The possible combination comes as U.S. crude prices face pressure from a near-term global oil surplus and the potential for increased supplies from Venezuela. Sources cautioned that the talks are preliminary and a deal is not guaranteed.
Devon shares ended 4.2% lower, giving the company a market value of around $24 billion, while Coterra’s stock rose 1.5%, valuing the Houston-based company at nearly $20 billion. Both companies declined to comment.
Experts say consolidation among U.S. oil and gas producers could provide economies of scale to control costs, particularly as many shale basins mature and prime development land becomes scarce.

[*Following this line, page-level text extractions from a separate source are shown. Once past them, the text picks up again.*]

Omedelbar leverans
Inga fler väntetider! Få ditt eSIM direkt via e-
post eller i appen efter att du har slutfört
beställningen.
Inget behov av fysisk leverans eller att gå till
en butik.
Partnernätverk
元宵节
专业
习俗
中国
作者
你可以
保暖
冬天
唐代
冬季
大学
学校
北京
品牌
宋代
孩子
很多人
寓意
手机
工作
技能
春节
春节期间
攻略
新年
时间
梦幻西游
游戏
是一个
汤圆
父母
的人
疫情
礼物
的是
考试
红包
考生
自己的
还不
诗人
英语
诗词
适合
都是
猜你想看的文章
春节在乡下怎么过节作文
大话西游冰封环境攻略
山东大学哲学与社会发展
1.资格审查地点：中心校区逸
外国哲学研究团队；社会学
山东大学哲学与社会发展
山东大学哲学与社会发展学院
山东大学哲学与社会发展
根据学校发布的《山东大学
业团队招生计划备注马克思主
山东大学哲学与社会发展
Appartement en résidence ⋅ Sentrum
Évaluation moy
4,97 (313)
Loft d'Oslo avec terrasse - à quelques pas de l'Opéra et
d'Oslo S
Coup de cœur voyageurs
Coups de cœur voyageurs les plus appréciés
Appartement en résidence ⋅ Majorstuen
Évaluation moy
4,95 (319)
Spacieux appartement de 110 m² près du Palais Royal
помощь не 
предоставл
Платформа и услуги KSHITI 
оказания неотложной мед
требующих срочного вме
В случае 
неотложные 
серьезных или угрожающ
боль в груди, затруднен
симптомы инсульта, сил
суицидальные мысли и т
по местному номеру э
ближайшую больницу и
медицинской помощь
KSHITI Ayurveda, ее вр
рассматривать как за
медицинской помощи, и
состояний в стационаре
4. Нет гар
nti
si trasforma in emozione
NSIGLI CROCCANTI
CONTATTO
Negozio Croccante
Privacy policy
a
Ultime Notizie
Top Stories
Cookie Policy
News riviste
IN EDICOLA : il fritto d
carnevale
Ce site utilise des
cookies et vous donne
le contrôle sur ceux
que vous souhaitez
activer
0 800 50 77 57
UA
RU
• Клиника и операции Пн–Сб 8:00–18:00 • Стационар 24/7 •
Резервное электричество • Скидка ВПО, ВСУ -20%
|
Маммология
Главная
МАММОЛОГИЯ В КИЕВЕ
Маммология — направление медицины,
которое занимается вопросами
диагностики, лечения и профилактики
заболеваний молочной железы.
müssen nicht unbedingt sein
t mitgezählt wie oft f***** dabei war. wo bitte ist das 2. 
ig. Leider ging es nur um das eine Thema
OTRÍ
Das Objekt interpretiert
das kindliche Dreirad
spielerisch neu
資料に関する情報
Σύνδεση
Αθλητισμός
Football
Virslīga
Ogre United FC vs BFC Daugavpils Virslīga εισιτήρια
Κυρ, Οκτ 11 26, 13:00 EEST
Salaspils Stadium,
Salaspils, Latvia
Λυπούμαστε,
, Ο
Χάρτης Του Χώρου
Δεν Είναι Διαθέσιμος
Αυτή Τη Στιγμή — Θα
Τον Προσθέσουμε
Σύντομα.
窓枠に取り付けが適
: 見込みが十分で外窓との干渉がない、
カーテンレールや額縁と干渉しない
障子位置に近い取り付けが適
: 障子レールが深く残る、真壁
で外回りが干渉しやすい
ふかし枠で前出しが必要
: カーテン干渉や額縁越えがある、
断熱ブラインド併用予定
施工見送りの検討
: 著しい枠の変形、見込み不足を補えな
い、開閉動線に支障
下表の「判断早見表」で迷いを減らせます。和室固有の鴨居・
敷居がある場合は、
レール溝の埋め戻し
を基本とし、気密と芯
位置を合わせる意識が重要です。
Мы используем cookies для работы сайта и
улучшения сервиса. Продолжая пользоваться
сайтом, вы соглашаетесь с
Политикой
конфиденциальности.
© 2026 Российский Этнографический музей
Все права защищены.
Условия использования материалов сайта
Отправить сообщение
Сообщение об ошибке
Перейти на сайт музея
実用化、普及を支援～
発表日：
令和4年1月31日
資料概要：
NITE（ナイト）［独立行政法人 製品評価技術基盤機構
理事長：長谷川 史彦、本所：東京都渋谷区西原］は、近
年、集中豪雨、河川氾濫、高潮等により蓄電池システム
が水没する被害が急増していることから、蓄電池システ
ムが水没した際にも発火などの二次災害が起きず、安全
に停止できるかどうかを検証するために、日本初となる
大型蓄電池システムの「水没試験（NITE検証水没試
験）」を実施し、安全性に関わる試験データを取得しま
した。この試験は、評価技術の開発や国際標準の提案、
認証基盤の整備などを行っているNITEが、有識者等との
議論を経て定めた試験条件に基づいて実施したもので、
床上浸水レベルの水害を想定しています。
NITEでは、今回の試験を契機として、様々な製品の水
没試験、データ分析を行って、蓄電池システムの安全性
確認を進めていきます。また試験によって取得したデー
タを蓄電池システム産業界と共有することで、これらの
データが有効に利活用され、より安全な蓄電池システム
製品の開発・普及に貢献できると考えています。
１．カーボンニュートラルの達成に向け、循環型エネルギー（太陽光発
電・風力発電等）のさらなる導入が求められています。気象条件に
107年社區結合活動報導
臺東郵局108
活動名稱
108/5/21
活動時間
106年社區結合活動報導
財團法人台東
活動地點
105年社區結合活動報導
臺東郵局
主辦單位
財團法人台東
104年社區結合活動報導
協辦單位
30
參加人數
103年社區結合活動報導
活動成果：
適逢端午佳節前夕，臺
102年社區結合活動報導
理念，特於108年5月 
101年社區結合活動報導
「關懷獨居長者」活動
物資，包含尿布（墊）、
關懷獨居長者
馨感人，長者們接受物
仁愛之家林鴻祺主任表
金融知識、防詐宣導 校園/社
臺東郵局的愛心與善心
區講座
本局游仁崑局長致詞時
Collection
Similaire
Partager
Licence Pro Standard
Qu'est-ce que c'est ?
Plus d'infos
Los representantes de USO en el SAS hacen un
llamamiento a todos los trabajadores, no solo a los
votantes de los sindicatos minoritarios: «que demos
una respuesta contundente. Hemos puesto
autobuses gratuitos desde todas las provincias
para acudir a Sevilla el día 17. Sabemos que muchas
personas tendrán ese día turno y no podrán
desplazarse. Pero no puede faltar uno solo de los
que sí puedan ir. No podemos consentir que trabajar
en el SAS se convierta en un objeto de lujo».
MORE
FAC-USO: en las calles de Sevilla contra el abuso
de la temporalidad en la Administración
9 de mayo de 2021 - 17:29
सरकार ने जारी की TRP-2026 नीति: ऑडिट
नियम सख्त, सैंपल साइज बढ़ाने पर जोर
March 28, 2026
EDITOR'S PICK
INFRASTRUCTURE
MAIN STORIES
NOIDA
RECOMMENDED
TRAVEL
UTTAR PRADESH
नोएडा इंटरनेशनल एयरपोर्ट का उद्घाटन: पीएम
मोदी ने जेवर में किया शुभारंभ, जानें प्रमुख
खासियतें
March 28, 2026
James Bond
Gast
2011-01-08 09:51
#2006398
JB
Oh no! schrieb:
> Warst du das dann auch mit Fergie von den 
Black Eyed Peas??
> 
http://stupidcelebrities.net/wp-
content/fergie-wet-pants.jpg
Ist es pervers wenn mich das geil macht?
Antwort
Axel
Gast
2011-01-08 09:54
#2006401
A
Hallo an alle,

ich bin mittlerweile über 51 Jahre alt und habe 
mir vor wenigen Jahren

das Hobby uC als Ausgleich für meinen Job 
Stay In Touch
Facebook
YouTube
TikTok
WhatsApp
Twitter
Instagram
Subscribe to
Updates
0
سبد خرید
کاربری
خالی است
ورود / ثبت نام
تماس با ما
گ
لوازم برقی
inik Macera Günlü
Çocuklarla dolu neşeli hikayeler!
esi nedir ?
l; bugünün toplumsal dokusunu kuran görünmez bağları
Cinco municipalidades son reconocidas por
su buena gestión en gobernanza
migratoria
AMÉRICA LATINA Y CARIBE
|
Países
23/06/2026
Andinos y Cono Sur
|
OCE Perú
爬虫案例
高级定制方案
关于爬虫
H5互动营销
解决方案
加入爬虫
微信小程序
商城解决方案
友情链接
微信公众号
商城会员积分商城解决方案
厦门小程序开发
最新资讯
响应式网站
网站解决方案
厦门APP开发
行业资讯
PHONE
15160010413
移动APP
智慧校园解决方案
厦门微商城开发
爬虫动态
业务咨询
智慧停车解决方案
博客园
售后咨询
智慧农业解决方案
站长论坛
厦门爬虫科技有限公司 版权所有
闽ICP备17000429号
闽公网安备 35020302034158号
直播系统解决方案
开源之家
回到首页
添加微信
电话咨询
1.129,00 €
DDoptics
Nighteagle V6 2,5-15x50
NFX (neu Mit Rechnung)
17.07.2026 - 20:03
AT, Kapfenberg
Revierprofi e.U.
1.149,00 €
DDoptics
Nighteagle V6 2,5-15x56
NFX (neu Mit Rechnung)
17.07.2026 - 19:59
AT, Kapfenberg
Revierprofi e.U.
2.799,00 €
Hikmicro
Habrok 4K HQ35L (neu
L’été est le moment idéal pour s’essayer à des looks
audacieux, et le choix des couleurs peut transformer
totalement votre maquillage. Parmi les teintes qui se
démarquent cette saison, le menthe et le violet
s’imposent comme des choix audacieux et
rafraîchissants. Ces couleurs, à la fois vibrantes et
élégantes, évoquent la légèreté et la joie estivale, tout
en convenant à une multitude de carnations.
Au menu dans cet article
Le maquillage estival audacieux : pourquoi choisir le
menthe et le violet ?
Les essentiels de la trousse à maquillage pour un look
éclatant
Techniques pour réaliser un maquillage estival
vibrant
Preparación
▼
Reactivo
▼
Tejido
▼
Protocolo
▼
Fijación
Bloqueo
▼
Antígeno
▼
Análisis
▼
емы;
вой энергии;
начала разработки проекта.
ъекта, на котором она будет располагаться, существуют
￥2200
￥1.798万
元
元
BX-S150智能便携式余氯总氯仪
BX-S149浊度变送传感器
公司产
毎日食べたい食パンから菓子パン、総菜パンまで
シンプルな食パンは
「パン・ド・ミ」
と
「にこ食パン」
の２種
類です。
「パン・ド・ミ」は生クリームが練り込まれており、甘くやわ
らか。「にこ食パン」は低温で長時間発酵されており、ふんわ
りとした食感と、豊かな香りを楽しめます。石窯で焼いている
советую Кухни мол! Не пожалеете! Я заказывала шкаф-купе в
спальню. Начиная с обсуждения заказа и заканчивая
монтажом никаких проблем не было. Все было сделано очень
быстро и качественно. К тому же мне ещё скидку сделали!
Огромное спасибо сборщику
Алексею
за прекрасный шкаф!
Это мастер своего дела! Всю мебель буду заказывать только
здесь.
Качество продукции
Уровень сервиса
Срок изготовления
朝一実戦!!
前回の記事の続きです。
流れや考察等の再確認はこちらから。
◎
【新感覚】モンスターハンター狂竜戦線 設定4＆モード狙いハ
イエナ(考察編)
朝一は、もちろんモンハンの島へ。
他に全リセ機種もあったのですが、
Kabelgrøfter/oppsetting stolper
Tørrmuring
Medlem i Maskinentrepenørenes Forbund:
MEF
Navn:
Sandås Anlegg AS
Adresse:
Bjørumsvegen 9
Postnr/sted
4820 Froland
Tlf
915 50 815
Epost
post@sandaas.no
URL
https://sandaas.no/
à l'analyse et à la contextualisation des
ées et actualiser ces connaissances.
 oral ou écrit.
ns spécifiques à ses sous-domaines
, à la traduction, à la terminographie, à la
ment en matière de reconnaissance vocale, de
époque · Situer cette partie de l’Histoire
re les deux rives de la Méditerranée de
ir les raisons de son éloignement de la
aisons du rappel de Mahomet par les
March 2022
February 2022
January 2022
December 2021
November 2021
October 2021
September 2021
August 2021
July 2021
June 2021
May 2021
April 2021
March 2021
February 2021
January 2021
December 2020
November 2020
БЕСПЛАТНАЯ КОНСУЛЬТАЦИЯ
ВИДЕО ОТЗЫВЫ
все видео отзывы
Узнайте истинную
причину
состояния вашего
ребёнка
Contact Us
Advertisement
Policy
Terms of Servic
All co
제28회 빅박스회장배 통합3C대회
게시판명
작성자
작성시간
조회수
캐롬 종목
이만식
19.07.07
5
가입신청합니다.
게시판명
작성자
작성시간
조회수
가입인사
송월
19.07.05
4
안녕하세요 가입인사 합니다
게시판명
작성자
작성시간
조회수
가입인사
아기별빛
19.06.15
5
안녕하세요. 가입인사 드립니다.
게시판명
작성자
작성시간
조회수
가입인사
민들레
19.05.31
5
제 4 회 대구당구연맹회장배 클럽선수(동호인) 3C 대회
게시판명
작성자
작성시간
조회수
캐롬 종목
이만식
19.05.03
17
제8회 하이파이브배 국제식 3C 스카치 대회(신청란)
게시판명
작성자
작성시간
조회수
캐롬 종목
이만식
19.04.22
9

Both companies operate across multiple U.S. shale formations, including the Delaware portion of the Permian Basin in Texas and New Mexico, the Anadarko Basin in Oklahoma. Devon also has assets in South Texas’ Eagle Ford and North Dakota’s Williston Basin, while Coterra is active in Appalachia, formed in 2021 from the merger of Cimarex Energy and Cabot Oil & Gas.
Coterra is under pressure from activist investor, Kimmeridge Energy Management, which has stakes in both companies and advocates governance and strategy changes. Kimmeridge said it would support a merger that focuses on combining the Delaware assets and capturing operational synergies.